[Page-level text extractions]
********************
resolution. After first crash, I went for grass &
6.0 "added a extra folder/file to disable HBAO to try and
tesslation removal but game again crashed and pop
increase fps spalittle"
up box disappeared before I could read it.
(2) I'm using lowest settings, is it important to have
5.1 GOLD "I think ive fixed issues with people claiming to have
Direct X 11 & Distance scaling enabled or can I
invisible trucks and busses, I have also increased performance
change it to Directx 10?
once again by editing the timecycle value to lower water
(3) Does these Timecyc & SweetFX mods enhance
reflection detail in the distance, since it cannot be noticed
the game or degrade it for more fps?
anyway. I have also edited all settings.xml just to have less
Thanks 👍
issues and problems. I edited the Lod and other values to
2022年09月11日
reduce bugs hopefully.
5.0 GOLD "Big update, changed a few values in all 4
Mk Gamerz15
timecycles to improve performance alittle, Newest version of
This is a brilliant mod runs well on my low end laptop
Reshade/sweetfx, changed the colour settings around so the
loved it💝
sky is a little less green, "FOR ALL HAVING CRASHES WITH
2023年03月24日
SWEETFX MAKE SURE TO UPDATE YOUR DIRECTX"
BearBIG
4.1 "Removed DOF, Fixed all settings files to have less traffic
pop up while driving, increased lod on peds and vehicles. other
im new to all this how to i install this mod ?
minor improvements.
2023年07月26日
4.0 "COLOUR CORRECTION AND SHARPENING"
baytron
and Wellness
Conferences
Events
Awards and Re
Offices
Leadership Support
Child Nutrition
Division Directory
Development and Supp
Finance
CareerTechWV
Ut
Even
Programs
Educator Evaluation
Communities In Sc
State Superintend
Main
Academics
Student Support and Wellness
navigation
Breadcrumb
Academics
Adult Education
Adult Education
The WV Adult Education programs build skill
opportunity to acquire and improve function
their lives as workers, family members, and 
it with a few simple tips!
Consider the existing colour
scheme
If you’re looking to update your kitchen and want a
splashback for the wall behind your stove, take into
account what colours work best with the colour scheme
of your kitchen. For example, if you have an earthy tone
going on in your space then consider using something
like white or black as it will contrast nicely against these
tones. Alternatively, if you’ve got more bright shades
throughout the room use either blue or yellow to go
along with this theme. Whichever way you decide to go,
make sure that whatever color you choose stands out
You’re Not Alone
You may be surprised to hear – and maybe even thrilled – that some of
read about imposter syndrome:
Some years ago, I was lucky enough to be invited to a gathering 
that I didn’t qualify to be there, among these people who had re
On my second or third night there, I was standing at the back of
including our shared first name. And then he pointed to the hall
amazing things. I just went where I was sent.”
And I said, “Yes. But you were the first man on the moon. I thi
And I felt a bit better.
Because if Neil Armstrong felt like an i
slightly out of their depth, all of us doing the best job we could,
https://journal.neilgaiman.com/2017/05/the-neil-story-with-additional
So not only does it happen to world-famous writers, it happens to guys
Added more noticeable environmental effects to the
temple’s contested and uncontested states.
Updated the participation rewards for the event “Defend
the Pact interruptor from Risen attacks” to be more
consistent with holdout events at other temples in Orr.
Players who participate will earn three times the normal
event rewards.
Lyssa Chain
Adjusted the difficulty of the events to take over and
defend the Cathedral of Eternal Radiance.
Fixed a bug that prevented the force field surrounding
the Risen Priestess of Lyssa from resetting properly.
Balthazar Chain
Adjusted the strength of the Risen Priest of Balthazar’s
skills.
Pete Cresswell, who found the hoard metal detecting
********************
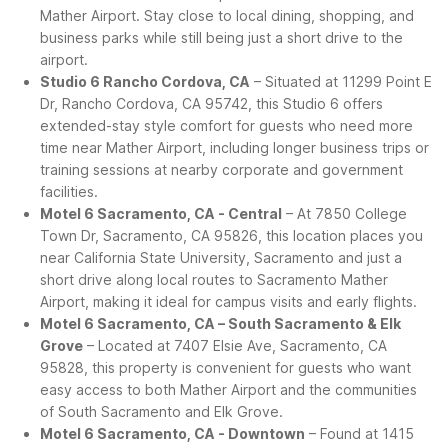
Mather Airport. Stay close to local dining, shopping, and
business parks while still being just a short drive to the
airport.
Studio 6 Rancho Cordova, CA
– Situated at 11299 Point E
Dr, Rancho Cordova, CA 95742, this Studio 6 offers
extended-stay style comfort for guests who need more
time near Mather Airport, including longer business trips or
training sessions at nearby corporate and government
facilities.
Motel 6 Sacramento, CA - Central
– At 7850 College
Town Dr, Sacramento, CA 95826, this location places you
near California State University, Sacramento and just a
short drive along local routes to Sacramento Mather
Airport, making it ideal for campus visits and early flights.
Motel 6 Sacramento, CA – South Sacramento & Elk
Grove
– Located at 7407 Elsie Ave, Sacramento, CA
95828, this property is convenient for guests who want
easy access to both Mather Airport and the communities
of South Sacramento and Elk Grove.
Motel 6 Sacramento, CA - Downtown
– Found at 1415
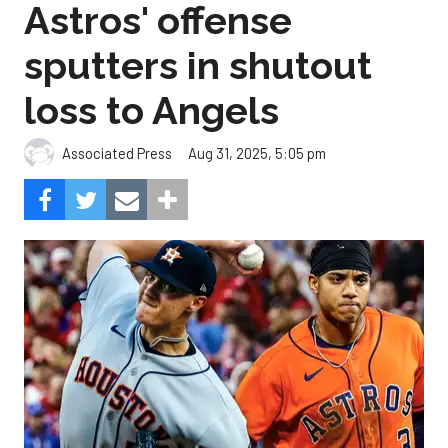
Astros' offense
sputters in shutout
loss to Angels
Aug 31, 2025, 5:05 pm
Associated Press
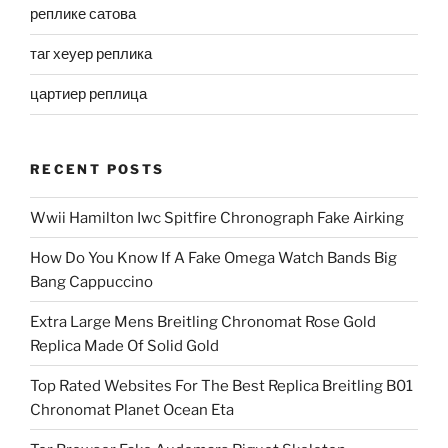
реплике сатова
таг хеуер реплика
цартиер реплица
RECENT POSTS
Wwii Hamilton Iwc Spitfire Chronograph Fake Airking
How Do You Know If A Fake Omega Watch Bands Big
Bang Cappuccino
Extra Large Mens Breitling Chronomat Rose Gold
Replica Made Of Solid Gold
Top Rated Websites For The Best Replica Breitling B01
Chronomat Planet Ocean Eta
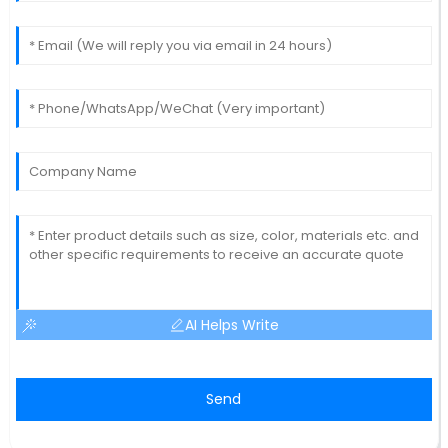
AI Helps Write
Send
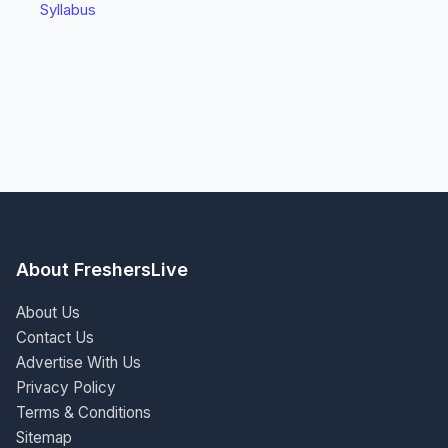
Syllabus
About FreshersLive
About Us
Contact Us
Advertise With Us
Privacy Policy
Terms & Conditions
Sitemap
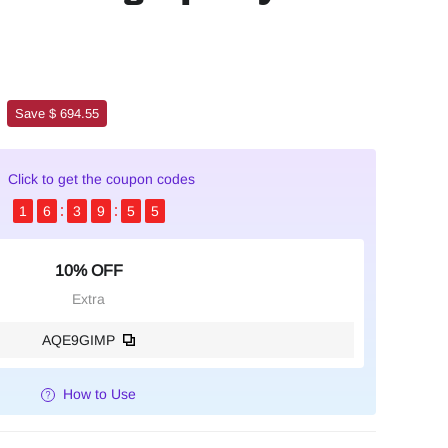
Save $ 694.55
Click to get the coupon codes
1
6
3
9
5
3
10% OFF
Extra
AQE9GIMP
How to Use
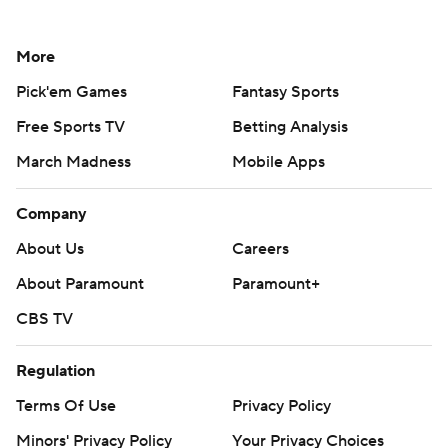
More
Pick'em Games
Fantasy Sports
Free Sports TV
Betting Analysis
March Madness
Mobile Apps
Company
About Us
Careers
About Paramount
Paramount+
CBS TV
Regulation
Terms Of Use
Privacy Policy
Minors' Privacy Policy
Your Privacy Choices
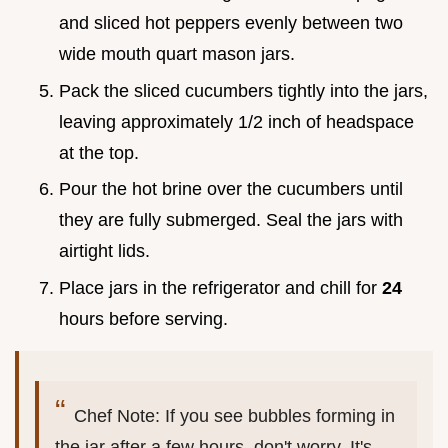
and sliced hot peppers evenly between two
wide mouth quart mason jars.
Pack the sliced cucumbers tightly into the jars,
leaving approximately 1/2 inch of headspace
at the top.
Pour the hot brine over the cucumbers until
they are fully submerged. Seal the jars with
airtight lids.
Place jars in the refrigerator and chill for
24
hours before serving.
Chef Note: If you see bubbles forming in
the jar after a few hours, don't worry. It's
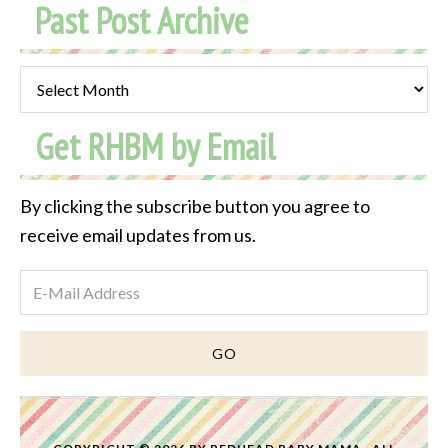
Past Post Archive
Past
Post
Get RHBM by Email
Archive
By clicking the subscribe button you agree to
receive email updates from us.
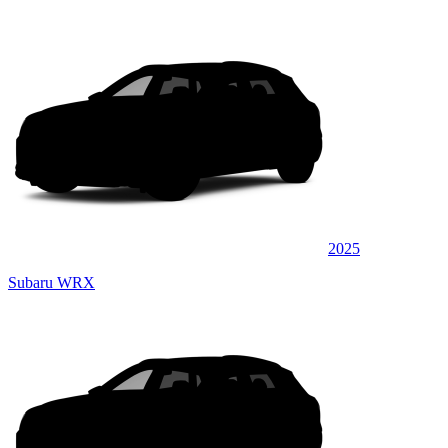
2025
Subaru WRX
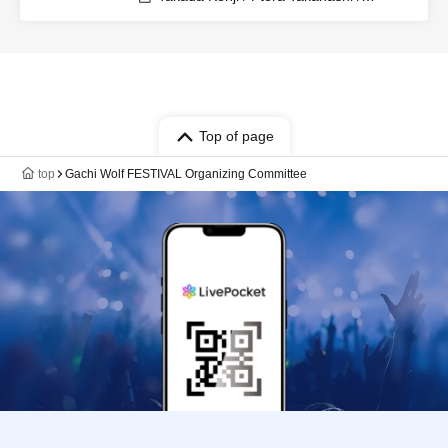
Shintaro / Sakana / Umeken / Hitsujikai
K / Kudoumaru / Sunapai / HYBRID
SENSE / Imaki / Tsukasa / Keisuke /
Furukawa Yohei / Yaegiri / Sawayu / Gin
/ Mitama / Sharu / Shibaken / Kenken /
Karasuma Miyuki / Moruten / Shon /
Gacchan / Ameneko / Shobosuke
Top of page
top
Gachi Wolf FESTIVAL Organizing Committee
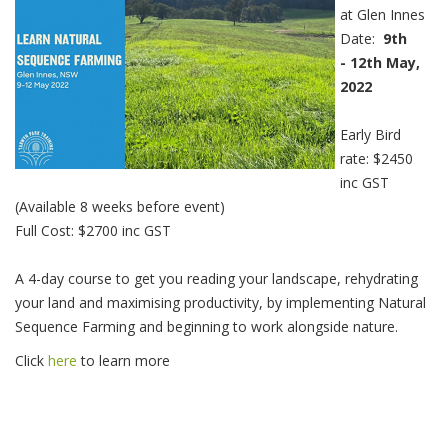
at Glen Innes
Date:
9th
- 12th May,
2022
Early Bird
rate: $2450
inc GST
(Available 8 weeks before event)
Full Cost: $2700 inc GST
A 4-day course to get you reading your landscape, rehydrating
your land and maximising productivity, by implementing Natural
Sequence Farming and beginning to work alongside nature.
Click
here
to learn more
********************
Exercise goal: Out of the records above, please copy exactly the lines from the line with "By clicking the subscribe button you agree to" up to and including the line with "to learn more", minus the pictures.

Exercise output:
By clicking the subscribe button you agree to
receive email updates from us.
2025
Subaru WRX
Shintaro / Sakana / Umeken / Hitsujikai
K / Kudoumaru / Sunapai / HYBRID
SENSE / Imaki / Tsukasa / Keisuke /
Furukawa Yohei / Yaegiri / Sawayu / Gin
/ Mitama / Sharu / Shibaken / Kenken /
Karasuma Miyuki / Moruten / Shon /
Gacchan / Ameneko / Shobosuke
Top of page
top
Gachi Wolf FESTIVAL Organizing Committee
at Glen Innes
Date:
9th
- 12th May,
2022
Early Bird
rate: $2450
inc GST
(Available 8 weeks before event)
Full Cost: $2700 inc GST
A 4-day course to get you reading your landscape, rehydrating
your land and maximising productivity, by implementing Natural
Sequence Farming and beginning to work alongside nature.
Click
here
to learn more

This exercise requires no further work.